Records:
::::::::::

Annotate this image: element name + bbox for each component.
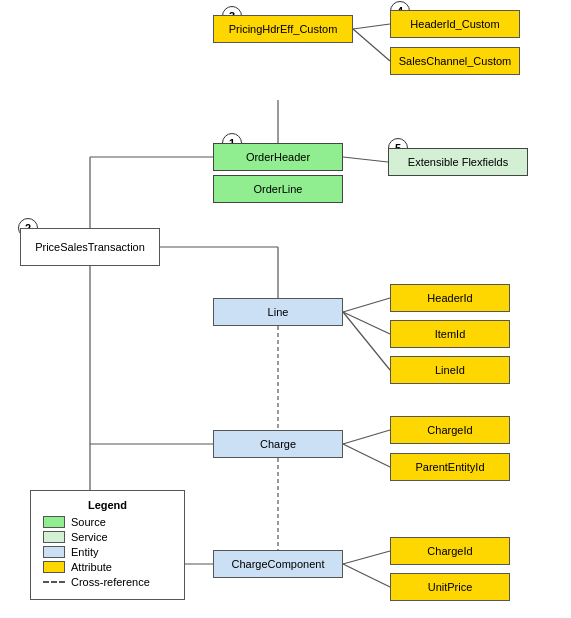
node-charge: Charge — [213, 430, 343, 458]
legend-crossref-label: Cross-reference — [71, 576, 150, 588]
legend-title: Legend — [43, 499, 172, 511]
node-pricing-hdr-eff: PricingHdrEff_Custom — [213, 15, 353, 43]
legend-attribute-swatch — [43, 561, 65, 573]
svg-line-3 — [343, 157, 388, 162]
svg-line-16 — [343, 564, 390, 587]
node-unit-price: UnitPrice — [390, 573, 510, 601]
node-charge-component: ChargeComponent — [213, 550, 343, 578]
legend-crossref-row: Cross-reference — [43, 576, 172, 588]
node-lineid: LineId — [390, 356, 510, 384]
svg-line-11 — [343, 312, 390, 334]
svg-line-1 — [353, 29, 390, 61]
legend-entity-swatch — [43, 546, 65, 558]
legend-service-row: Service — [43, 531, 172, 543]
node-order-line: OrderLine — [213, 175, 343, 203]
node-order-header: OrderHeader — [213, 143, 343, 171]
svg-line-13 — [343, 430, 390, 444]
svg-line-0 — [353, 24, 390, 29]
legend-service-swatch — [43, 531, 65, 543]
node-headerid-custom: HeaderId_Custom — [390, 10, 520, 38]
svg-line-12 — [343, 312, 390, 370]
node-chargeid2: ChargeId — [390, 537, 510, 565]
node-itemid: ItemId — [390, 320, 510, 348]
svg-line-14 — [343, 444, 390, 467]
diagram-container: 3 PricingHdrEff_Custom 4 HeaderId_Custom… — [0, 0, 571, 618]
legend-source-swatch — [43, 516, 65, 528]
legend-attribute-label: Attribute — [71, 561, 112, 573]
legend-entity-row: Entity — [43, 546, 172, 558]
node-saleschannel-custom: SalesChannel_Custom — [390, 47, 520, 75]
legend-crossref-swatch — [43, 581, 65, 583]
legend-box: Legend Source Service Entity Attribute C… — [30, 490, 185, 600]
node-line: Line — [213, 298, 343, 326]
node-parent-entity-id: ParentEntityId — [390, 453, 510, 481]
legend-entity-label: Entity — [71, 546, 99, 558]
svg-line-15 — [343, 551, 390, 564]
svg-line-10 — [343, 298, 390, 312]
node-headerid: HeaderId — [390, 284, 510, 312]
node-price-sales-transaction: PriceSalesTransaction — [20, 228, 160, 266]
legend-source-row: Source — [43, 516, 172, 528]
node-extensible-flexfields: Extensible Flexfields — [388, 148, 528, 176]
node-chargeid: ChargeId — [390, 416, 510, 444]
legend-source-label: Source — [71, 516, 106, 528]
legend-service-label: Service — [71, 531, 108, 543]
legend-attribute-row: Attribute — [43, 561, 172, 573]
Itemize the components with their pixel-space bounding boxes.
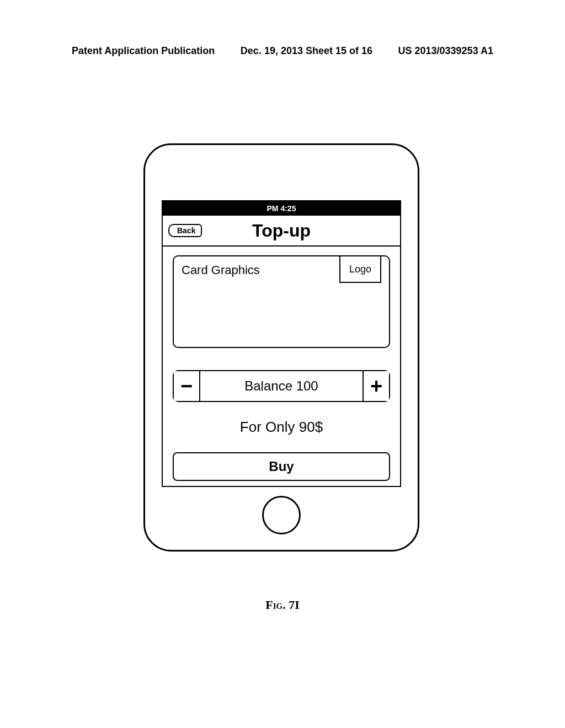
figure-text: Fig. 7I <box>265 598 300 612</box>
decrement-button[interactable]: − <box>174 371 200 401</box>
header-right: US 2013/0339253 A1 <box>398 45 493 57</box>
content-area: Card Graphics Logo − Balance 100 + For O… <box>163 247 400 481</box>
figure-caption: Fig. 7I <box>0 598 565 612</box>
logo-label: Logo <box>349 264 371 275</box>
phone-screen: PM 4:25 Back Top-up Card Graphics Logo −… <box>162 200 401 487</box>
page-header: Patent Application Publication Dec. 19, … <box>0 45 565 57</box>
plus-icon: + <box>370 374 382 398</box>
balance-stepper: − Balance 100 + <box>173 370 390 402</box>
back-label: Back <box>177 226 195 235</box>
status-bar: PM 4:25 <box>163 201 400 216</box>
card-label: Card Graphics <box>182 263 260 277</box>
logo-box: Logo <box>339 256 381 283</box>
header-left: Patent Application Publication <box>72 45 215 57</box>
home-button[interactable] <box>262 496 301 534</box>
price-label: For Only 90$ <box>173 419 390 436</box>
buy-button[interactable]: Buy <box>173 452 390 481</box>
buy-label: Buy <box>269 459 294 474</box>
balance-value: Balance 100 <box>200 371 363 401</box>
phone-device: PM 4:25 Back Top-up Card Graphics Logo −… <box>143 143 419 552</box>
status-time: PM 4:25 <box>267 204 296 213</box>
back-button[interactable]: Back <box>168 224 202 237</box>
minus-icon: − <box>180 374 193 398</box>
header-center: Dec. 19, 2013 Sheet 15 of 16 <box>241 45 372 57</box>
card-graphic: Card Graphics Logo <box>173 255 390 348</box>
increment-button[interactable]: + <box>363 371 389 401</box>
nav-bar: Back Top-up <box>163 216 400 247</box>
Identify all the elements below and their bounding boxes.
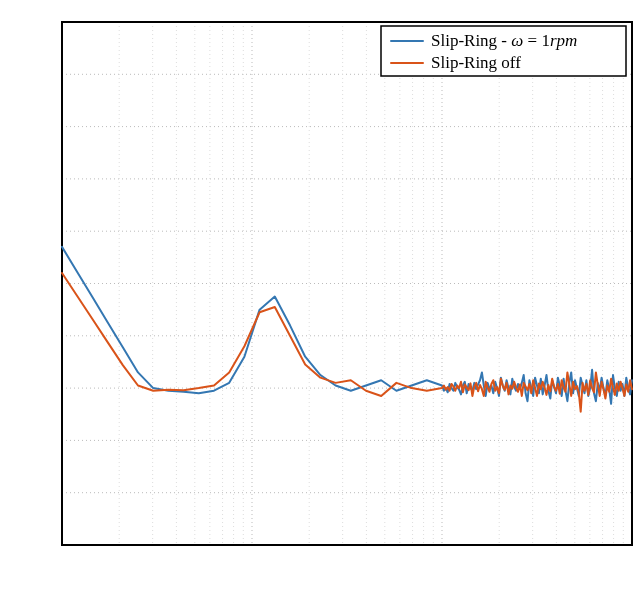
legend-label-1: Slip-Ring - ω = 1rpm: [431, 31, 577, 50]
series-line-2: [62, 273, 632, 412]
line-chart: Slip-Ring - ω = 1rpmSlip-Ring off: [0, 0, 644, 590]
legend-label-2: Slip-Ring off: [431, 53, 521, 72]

::::::::::

Problem: Take every line above where "price" appears and copy it.

Solution to this exercise:
node-unit-price: UnitPrice — [390, 573, 510, 601]
node-price-sales-transaction: PriceSalesTransaction — [20, 228, 160, 266]
price-label: For Only 90$ <box>173 419 390 436</box>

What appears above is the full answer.